La Petite rabat draps et couverture d’un geste sec. Xavier ne bouge pas d’un cil. Elle aurait préféré se pelotonner contre ce corps alangui. Elle aurait aimé faire une grasse matinée, profiter. Un jour pareil, tout de même. Un jour pareil.
Elle enfile ses vêtements en vitesse : slip, brassière de sport, short, T-shirt. Des tatouages colorés recouvrent ses bras, ses épaules, ses jambes et son dos. Elle est fine, musclée. Une athlète.
Ça vibre en elle. Ça fait un bruit sourd. Et sa colère bouillonne. Xavier dort sur le dos, bouche ouverte.

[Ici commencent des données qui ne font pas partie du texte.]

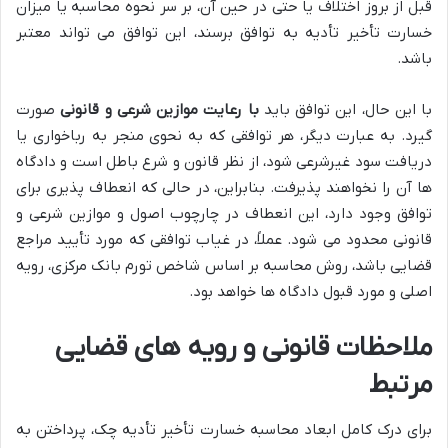
قبل از بروز اختلاف یا حتی در حین آن، بر سر نحوه محاسبه یا میزان
خسارت تأخیر تأدیه به توافق برسند، این توافق می تواند معتبر
باشد.
با این حال، این توافق باید
با رعایت موازین شرعی و قانونی
صورت
گیرد. به عبارت دیگر، هر توافقی که به نحوی منجر به رباخواری یا
دریافت سود غیرشرعی شود، از نظر قانون و شرع باطل است و دادگاه
ها آن را نخواهند پذیرفت. بنابراین، در حالی که انعطاف پذیری برای
توافق وجود دارد، این انعطاف در چارچوب اصول و موازین شرعی و
قانونی محدود می شود. عملاً، در غیاب توافقی که مورد تأیید مراجع
قضایی باشد، روش محاسبه بر اساس شاخص تورم بانک مرکزی، رویه
اصلی و مورد قبول دادگاه ها خواهد بود.
ملاحظات قانونی و رویه های قضایی
مرتبط
برای درک کامل ابعاد محاسبه خسارت تأخیر تأدیه چک، پرداختن به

Elle ouvre le placard du couloir. Ses mouvements sont brusques, ses mâchoires serrées. Dans sa tête, un soukhoï : sa rage qui éclate.
Elle glisse pieds nus dans ses baskets, fait les lacets comme on jure. Le rouge de ses cheveux flamboie, même dans la pénombre.

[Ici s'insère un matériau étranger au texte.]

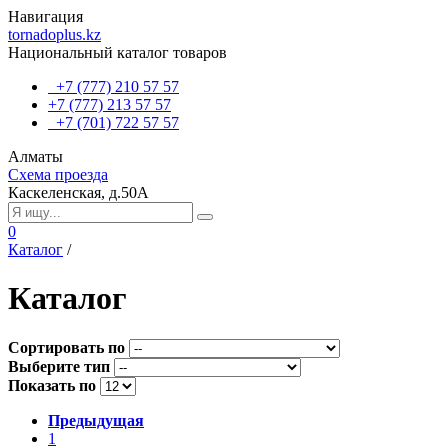
Навигация
tornadoplus.kz
Национальный каталог товаров
+7 (777) 210 57 57
+7 (777) 213 57 57
+7 (701) 722 57 57
Алматы
Схема проезда
Каскеленская, д.50А
0
Каталог
/
Каталог
Сортировать по
Выберите тип
Показать по
Предыдущая
1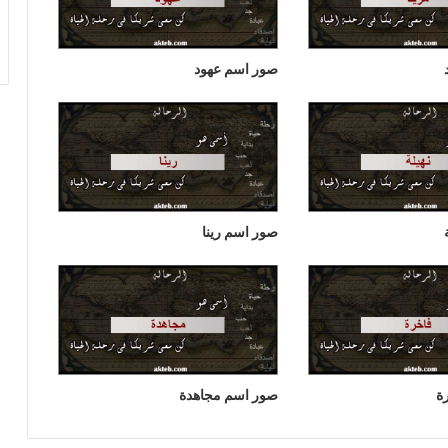
صور اسم عهود
صور اسم رينا
ة
صور اسم مجاهدة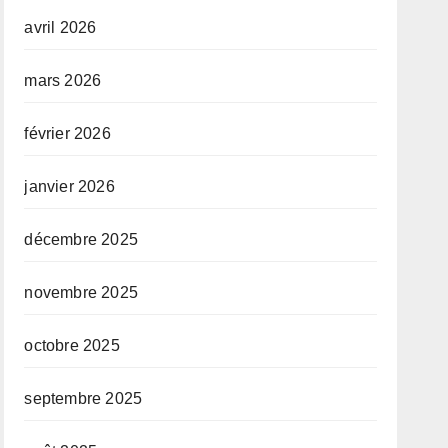
avril 2026
mars 2026
février 2026
janvier 2026
décembre 2025
novembre 2025
octobre 2025
septembre 2025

Dehors, le soleil se brise en mille morceaux. L’odeur des champs de bergamotes prend au nez. Les cigales crissent pour la première fois. Une dizaine tout au plus, clipées par leurs élytres à l’écorce moelleuse des pins.
La Petite cligne des yeux et grimace et regrette de ne pas avoir pris sa casquette mais la retrouver dans le tas de ses affaires entassées, même pas la peine. Elle rangera, plus tard, après le mariage.
Un pli vertical barre son front.
Des mains invisibles déchirent lentement une feuille de papier. Ça bruisse et ronronne dans sa tête comme la ventilation mécanique de l’hôtel rue Claire Paulhiac, celui où elle descend toujours avec Xavier lorsqu’elle l’accompagne à la réunion annuelle de la banque.
Les cigales tout à coup semblent plus nombreuses et leur stridulation scie le silence du lotissement qui s’éveille. Le srisrisri insupportable des insectes se mêle, se tisse et se confond avec le bruit de papier.
C’est moi qui me déchire, elle pense.
Il doit être sept heures et demie. Huit heures, au plus tard. C’est la fin du mois de mai, le printemps se déploie, l’été arrive. Déjà.
Elle branche les écouteurs à son Smartphone. Elle a du mal à voir l’écran, le soleil l’éblouit.
Une main en visière, elle finit par retrouver la playlist qu’elle cherchait. Celle qu’elle préfère lorsqu’elle veut courir vite. Les premières notes s’élèvent alors qu’elle prend son élan. Les guitares gémissent, elle court.